The entries below are to be retyped exactly. Preserve every word.

================

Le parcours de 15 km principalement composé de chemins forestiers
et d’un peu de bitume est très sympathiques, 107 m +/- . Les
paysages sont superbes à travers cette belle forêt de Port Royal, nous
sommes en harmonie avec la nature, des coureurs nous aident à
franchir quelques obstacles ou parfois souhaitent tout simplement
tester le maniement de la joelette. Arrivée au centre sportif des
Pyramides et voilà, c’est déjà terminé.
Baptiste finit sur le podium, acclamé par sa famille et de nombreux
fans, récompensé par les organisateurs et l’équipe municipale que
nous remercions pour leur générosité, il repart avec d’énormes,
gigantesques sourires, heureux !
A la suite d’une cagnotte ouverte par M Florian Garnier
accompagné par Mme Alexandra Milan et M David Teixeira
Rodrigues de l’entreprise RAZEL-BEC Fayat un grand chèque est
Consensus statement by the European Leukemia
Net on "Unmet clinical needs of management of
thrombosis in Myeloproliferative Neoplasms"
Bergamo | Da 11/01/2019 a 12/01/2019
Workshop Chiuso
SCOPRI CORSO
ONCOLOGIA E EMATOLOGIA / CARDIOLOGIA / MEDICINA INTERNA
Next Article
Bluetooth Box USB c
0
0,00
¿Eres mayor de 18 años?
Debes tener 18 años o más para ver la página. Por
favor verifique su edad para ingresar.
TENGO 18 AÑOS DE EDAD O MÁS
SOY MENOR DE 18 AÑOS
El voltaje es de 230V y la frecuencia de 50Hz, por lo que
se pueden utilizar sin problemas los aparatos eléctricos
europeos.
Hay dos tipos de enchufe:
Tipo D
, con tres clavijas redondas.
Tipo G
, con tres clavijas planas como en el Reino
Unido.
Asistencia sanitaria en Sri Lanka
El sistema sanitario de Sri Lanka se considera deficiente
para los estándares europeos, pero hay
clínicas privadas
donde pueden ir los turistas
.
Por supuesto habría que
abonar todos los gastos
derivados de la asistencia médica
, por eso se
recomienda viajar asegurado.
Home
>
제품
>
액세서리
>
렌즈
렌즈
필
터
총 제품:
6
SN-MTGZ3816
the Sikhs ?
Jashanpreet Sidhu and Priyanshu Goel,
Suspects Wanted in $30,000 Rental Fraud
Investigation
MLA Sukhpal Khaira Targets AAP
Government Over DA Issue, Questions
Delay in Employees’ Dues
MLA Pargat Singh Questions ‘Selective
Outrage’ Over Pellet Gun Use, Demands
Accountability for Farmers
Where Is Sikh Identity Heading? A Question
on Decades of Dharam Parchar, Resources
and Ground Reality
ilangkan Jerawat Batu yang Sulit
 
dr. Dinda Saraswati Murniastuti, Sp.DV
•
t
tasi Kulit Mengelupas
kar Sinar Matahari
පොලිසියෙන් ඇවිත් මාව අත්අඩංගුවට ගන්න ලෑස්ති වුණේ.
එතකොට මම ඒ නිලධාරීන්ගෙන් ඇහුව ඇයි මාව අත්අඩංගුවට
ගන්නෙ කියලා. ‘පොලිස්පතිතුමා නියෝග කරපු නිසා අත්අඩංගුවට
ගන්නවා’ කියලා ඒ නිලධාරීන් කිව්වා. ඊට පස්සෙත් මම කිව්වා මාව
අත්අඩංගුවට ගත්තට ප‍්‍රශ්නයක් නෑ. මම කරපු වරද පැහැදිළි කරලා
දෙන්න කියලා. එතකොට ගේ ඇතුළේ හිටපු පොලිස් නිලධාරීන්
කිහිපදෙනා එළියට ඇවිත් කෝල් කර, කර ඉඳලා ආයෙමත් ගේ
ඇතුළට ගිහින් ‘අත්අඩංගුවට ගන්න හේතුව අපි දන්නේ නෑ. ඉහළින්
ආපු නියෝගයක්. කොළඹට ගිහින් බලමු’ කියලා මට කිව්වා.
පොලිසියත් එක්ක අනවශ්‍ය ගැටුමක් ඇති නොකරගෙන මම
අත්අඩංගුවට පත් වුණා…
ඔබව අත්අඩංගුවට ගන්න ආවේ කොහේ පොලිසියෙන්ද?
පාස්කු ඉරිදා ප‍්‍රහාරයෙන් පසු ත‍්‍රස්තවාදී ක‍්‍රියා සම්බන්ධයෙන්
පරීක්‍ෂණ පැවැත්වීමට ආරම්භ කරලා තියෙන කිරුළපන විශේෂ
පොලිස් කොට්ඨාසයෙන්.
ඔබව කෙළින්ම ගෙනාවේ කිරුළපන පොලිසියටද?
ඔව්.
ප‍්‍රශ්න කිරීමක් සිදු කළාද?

================

WRITTEN SOLUTION:
Le parcours de 15 km principalement composé de chemins forestiers
et d’un peu de bitume est très sympathiques, 107 m +/- . Les
paysages sont superbes à travers cette belle forêt de Port Royal, nous
sommes en harmonie avec la nature, des coureurs nous aident à
franchir quelques obstacles ou parfois souhaitent tout simplement
tester le maniement de la joelette. Arrivée au centre sportif des
Pyramides et voilà, c’est déjà terminé.
Baptiste finit sur le podium, acclamé par sa famille et de nombreux
fans, récompensé par les organisateurs et l’équipe municipale que
nous remercions pour leur générosité, il repart avec d’énormes,
gigantesques sourires, heureux !
A la suite d’une cagnotte ouverte par M Florian Garnier
accompagné par Mme Alexandra Milan et M David Teixeira
Rodrigues de l’entreprise RAZEL-BEC Fayat un grand chèque est
Consensus statement by the European Leukemia
Net on "Unmet clinical needs of management of
thrombosis in Myeloproliferative Neoplasms"
Bergamo | Da 11/01/2019 a 12/01/2019
Workshop Chiuso
SCOPRI CORSO
ONCOLOGIA E EMATOLOGIA / CARDIOLOGIA / MEDICINA INTERNA
Next Article
Bluetooth Box USB c
0
0,00
¿Eres mayor de 18 años?
Debes tener 18 años o más para ver la página. Por
favor verifique su edad para ingresar.
TENGO 18 AÑOS DE EDAD O MÁS
SOY MENOR DE 18 AÑOS
El voltaje es de 230V y la frecuencia de 50Hz, por lo que
se pueden utilizar sin problemas los aparatos eléctricos
europeos.
Hay dos tipos de enchufe:
Tipo D
, con tres clavijas redondas.
Tipo G
, con tres clavijas planas como en el Reino
Unido.
Asistencia sanitaria en Sri Lanka
El sistema sanitario de Sri Lanka se considera deficiente
para los estándares europeos, pero hay
clínicas privadas
donde pueden ir los turistas
.
Por supuesto habría que
abonar todos los gastos
derivados de la asistencia médica
, por eso se
recomienda viajar asegurado.
Home
>
제품
>
액세서리
>
렌즈
렌즈
필
터
총 제품:
6
SN-MTGZ3816
the Sikhs ?
Jashanpreet Sidhu and Priyanshu Goel,
Suspects Wanted in $30,000 Rental Fraud
Investigation
MLA Sukhpal Khaira Targets AAP
Government Over DA Issue, Questions
Delay in Employees’ Dues
MLA Pargat Singh Questions ‘Selective
Outrage’ Over Pellet Gun Use, Demands
Accountability for Farmers
Where Is Sikh Identity Heading? A Question
on Decades of Dharam Parchar, Resources
and Ground Reality
ilangkan Jerawat Batu yang Sulit
 
dr. Dinda Saraswati Murniastuti, Sp.DV
•
t
tasi Kulit Mengelupas
kar Sinar Matahari
පොලිසියෙන් ඇවිත් මාව අත්අඩංගුවට ගන්න ලෑස්ති වුණේ.
එතකොට මම ඒ නිලධාරීන්ගෙන් ඇහුව ඇයි මාව අත්අඩංගුවට
ගන්නෙ කියලා. ‘පොලිස්පතිතුමා නියෝග කරපු නිසා අත්අඩංගුවට
ගන්නවා’ කියලා ඒ නිලධාරීන් කිව්වා. ඊට පස්සෙත් මම කිව්වා මාව
අත්අඩංගුවට ගත්තට ප‍්‍රශ්නයක් නෑ. මම කරපු වරද පැහැදිළි කරලා
දෙන්න කියලා. එතකොට ගේ ඇතුළේ හිටපු පොලිස් නිලධාරීන්
කිහිපදෙනා එළියට ඇවිත් කෝල් කර, කර ඉඳලා ආයෙමත් ගේ
ඇතුළට ගිහින් ‘අත්අඩංගුවට ගන්න හේතුව අපි දන්නේ නෑ. ඉහළින්
ආපු නියෝගයක්. කොළඹට ගිහින් බලමු’ කියලා මට කිව්වා.
පොලිසියත් එක්ක අනවශ්‍ය ගැටුමක් ඇති නොකරගෙන මම
අත්අඩංගුවට පත් වුණා…
ඔබව අත්අඩංගුවට ගන්න ආවේ කොහේ පොලිසියෙන්ද?
පාස්කු ඉරිදා ප‍්‍රහාරයෙන් පසු ත‍්‍රස්තවාදී ක‍්‍රියා සම්බන්ධයෙන්
පරීක්‍ෂණ පැවැත්වීමට ආරම්භ කරලා තියෙන කිරුළපන විශේෂ
පොලිස් කොට්ඨාසයෙන්.
ඔබව කෙළින්ම ගෙනාවේ කිරුළපන පොලිසියටද?
ඔව්.
ප‍්‍රශ්න කිරීමක් සිදු කළාද?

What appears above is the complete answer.